Our first task is to ascertain the order that the runners completed the course in. If we were interested in only the overall, age range aside, order we could simply
Select * from #Runners order by Time
and then by adding then TOP clause we can filter the Top X (assuming 2 here)
Select top(2) * from #Runners order by Time
However, we do need the TOP X for each age category. As mentioned above we will be using the row_number() ranking function to help us do this. If we were to execute
select * ,row_number() over (order by Time ) as RowN from #Runners order by Rown Runner Time Age RowN ----------- ----------- ----------- -------------------- 6 9 40 1 1 10 20 2 3 11 20 3 4 12 30 4 8 13 30 5 2 15 20 6 7 16 40 7 5 18 30 8
We get effectively the same output as before but now with an added column, which is an incrementing integer in the order of time. If there were ties and we wanted each of them treated the same then we would use the DENSE_RANK function rather than ROW_NUMBER. In some systems if there is a tie, for example two runners finished in exactly the same time for first place, then there is no following position. That means no second place runner and we skip to third. We would then use the RANK function. In our example, however, we are going to ignore the possibility of ties.

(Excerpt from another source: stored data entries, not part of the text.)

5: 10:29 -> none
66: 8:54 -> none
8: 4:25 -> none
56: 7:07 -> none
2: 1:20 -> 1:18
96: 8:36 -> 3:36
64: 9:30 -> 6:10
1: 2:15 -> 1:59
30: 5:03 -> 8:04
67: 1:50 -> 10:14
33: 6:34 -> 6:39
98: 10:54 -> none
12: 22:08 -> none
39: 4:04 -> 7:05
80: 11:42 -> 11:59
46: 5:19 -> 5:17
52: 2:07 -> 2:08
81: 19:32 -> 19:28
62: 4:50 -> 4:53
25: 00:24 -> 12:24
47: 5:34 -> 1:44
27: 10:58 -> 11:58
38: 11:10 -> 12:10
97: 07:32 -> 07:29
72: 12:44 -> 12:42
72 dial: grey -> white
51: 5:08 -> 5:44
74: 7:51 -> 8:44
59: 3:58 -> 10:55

An extension of the Over clause is "PARTITION BY", which will re-initialize the counter for each group specified with it. This is usable for all the Ranking functions and pre-existing aggregate functions. PARTITION BY is very similar to using a GROUP BY clause except now we are able to have a different clause for each ranking or aggregate function used. To see this is action
select * ,row_number() over (partition by Age order by Time ) as RowN from #Runners order by Age,Rown
So now RowN is an incrementing counter ordered by time for each distinct value within the age column. This is the column that we will now need to filter upon to find our TOP X runners. In an ideal world we would be able to execute:
select * ,row_number() over (partition by Age order by Time ) as RowN from #Runners where row_number() over (partition by Age order by Time ) <=2 order by Age,Rown
However we cannot, so the currently suggested method is to solve this by using a CTE. This will enable us to now filter on the RowN Column.

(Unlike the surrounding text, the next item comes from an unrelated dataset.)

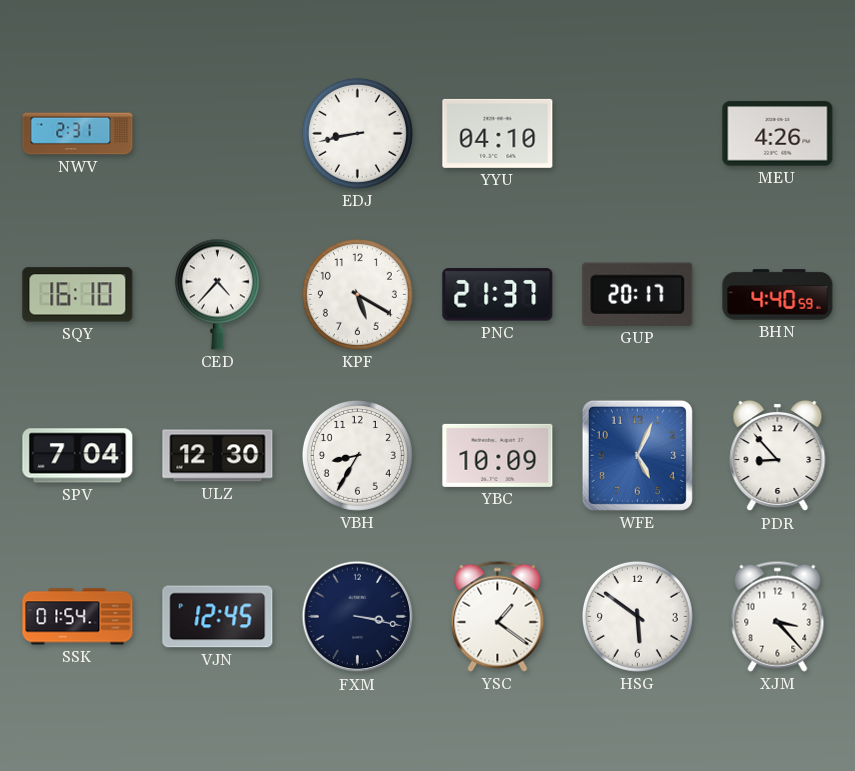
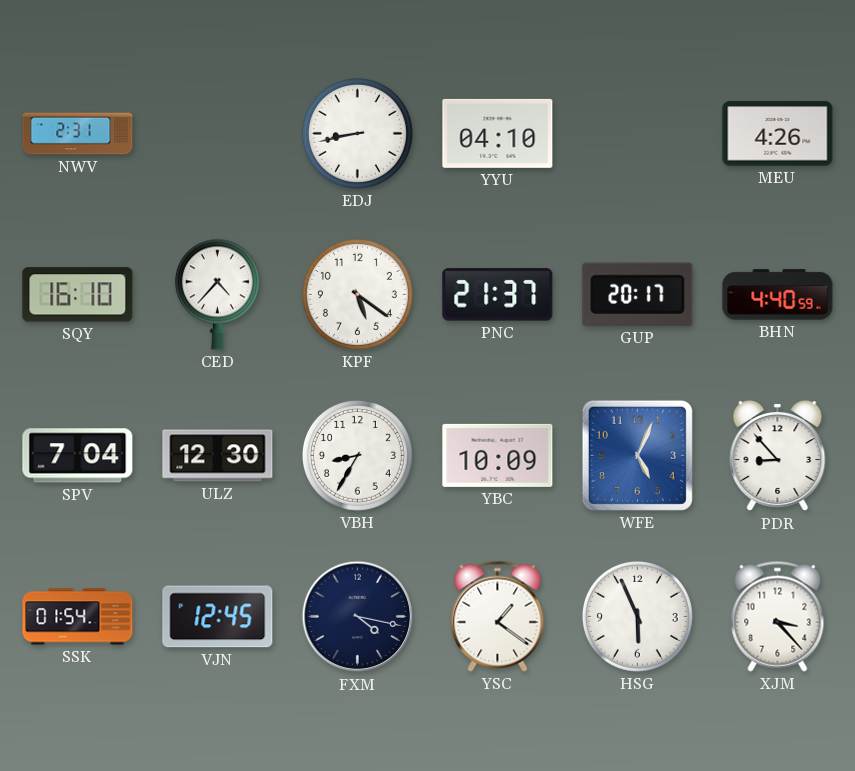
KPF: 5:20 -> 5:21
FXM: 3:17 -> 4:17
HSG: 5:51 -> 5:56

with cteRunners as ( select * ,row_number() over (partition by Age order by Time ) as RowN from #Runners ) Select * from cteRunners where RowN <=2 order by Age,Rown
Itzik Ben-Gan has proposed using a QUALIFY clause as detailed here to resolve this issue.
The caveat
Although this will work perfectly fine, performance over a large number of rows can be relatively poor as the engine will have to read every row in the table and for those rows, evaluate the row number function so that it can be filtered upon. This can be quite a waste of resources if we only require a small amount of the total number of rows. To prove the point, first we need to generate some test data,
IF OBJECT_ID('tempdb..#RunnersBig') IS NOT NULL drop table #RunnersBig go Create Table #RunnersBig ( RunnerId integer identity , Time integer not null, Age integer not null ) go insert into #runnersbig ( Time , Age ) select top 1000000 ABS ( checksum ( newid ()))% 1000 , ABS ( checksum ( newid ()))% 99 from sys . columns a cross join sys . columns b cross join sys . columns c go create index idxrunnersbig on #runnersbig ( age , time ) include ( runnerid )
This will generate a table with one million rows of randomized values and then create an index upon it. Our alternative approach will be to use the CROSS APPLY Operator and a tally table is used as our 'LEFT' table.

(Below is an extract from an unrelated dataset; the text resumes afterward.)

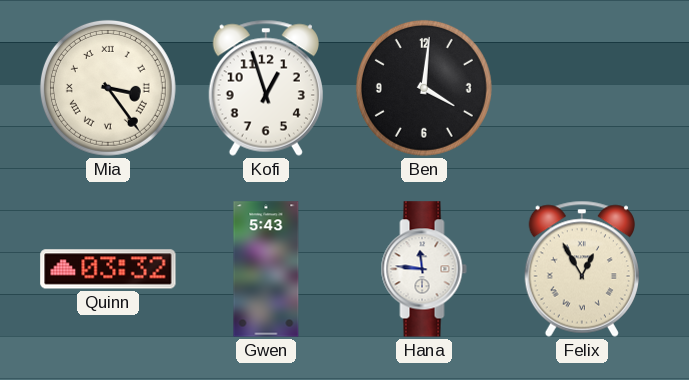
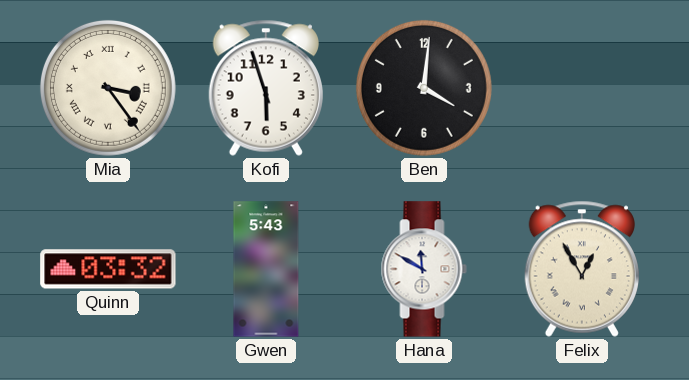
Kofi: 12:57 -> 5:57
Hana: 11:46 -> 11:50
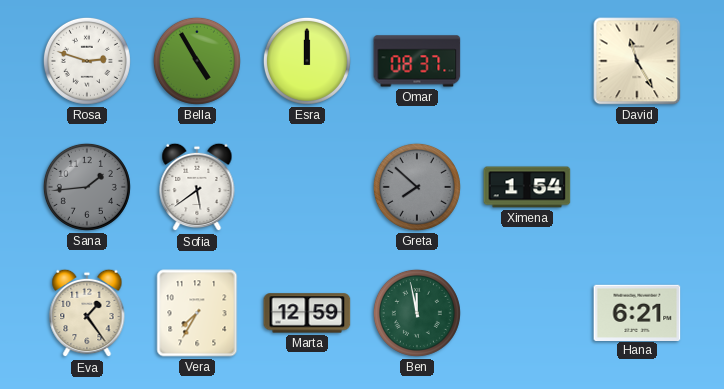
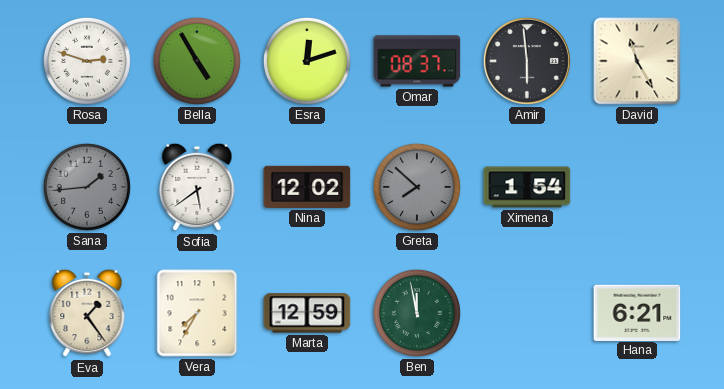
Esra: 12:00 -> 12:12
Amir: none -> 5:59
Nina: none -> 12:02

with cteN as ( select number from master .. spt_values where type = 'p' and number between 0 and 100 ) Select * from cteN cross apply ( Select top ( 2 ) * from #RunnersBig where #RunnersBig . Age = cteN . number order by Time ) as runners order by cteN . number , runners . Time
When compared to this filtered row_number query in Profiler:
with cteRunners as ( select * , row_number () over ( partition by Age order by Time ) as RowN from #RunnersBig ) Select * from cteRunners where RowN <= 2 order by Age , Rown go
We will find that the filtered version executes in ~463ms whereas the CROSS APPLY a mere 1 ms YMMV.